Após concluir que Pedro era o responsável pelo acidente, o investigador encarregado do caso estava com o cara que cortou os freios a mando do ex de Melanie e agora tinham tudo para prender o delinquente. Mesmo tentando deixar o irmão fora desses assuntos, Enzo não conseguiu esconder a verdade de Chay, que ficou transtornado ao saber que podiam estar mortos por culpa de um louco. Pedro foi preso tentando fugir do país, ainda no aeroporto foi pego pela polícia federal. Assim que souberam da prisão, Melanie respirou aliviada ao ver que estava livre das ameaças.
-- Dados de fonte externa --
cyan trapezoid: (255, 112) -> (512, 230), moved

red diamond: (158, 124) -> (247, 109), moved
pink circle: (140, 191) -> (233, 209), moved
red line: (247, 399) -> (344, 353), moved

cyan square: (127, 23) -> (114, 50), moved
E que poderia ter seus filhos em paz, junto do homem que ama e da família que a acolheu tão bem.
Bom, após uma semana da prisão de Pedro, todos estavam reunidos para comemorar o aniversário de Lucy. A mesma ostentava uma barriga de oito meses e meio, Artur podia nascer a qualquer momento e justo quando a mãe completava 30 anos, o danadinho resolveu dar as caras.
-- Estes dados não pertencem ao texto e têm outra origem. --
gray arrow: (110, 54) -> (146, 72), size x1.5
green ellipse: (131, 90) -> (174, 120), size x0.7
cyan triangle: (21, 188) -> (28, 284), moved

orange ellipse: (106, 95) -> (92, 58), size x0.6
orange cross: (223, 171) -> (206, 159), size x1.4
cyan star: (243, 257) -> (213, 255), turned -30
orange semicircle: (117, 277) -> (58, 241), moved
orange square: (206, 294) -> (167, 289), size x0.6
— O que houve, Lu? – Melanie perguntou, observando a amiga se encolher sentada no sofá da casa dos sogros. Chay, que estava conversando com o pai, o irmão, Daniel e mais alguns amigos, mesmo impossibilitado de correr até a esposa, percebeu o olhar preocupado da mulher.
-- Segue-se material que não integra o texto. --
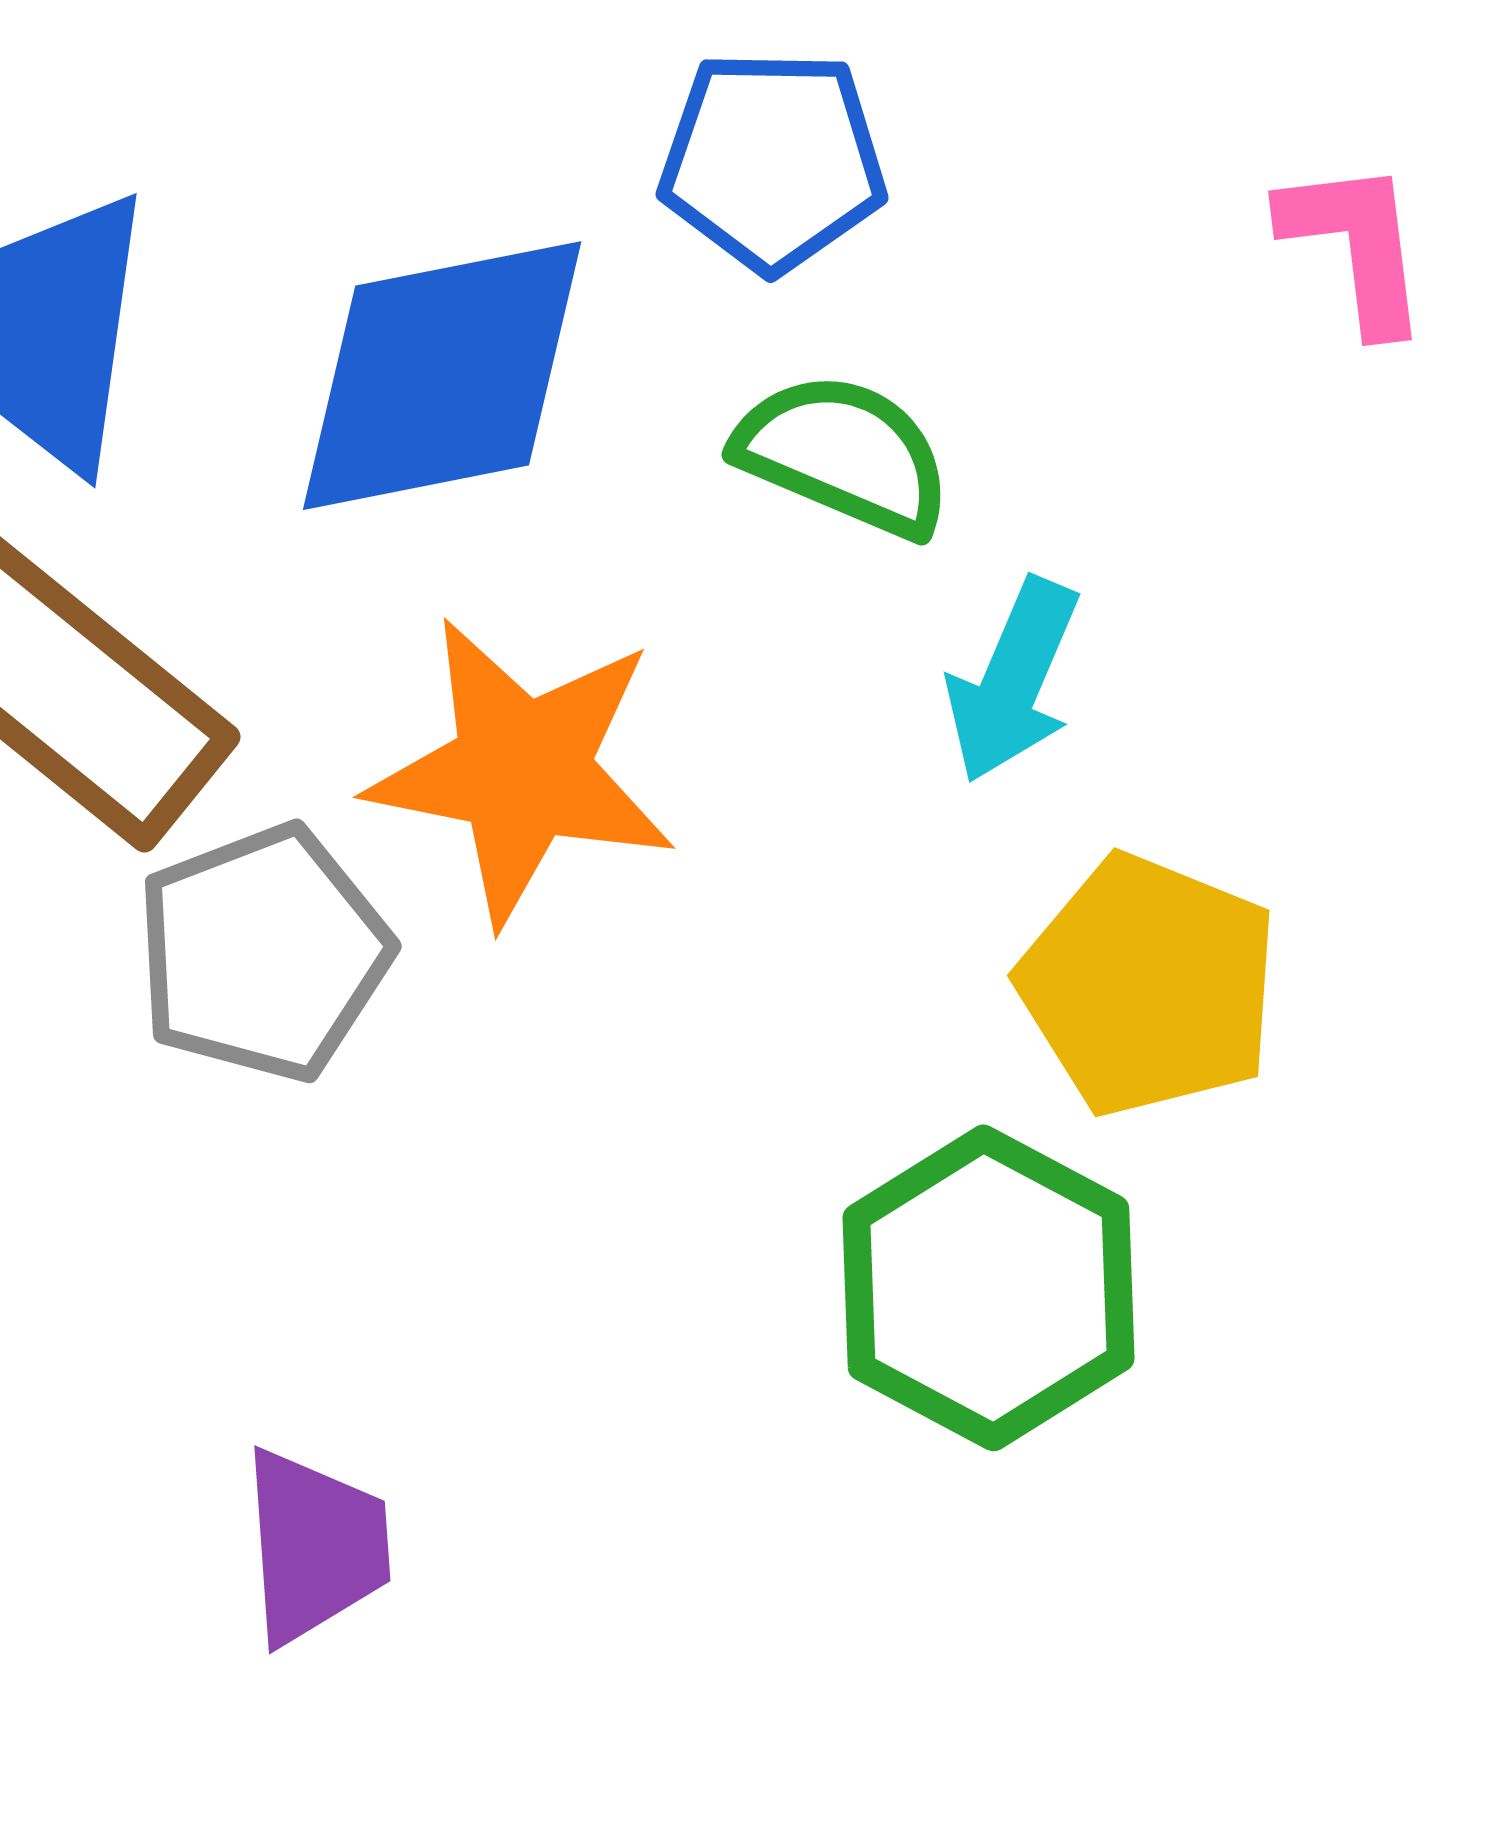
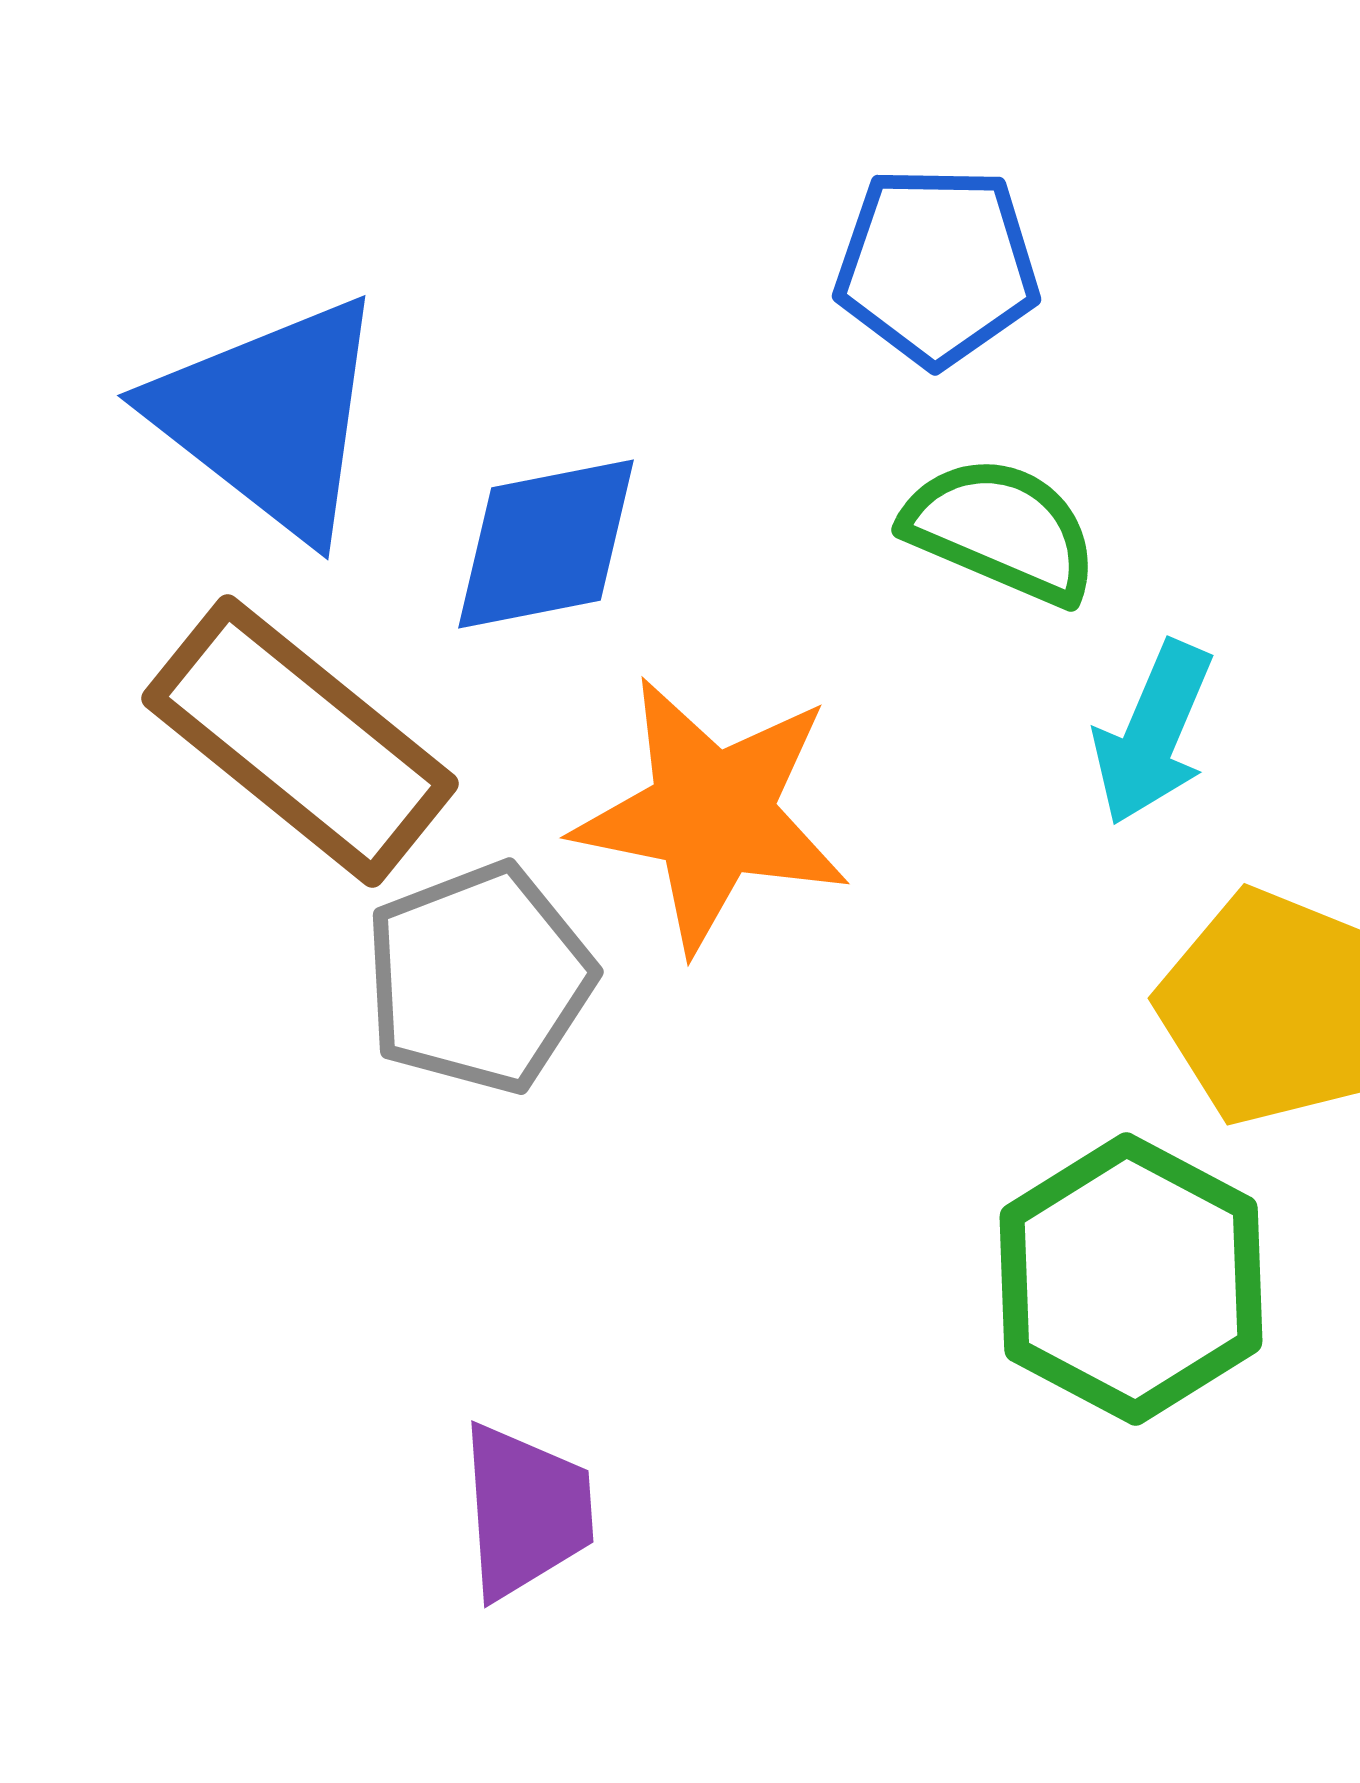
blue diamond: (442, 376) -> (546, 544), moved, size x0.7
— Acho que vai nascer. – Lucy respirou e disse devagar.
— Oh, você acha?
— Não, agora eu tenho certeza. Minha bolsa acabou de estourar. – Lucy gemeu e logo vieram todos até ela.
— Gente, parece que o Artur resolveu se dar de presente para a mamãe. – Melanie sorriu. — Artur vai nascer!
— Se não foi xixi que eu fiz, nosso filho está escorregando Enzo! – Ela grita e ele sorri. — Não ria seu estúpido, isso tudo é culpa sua!
— MEU FILHO VAI NASCER!
— Cala essa boca e me leva para o hospital, filho, aguenta aí, que seu pai é um pouco lento.
Correrias a parte, Lucy chegou ao hospital com Artur realmente quase escorregando, estava em trabalho de parto a horas e não havia percebido. Artur nasceu pesando 3 quilos e 450 gramas, 52 cm e muito cabeludo. A cara do pai.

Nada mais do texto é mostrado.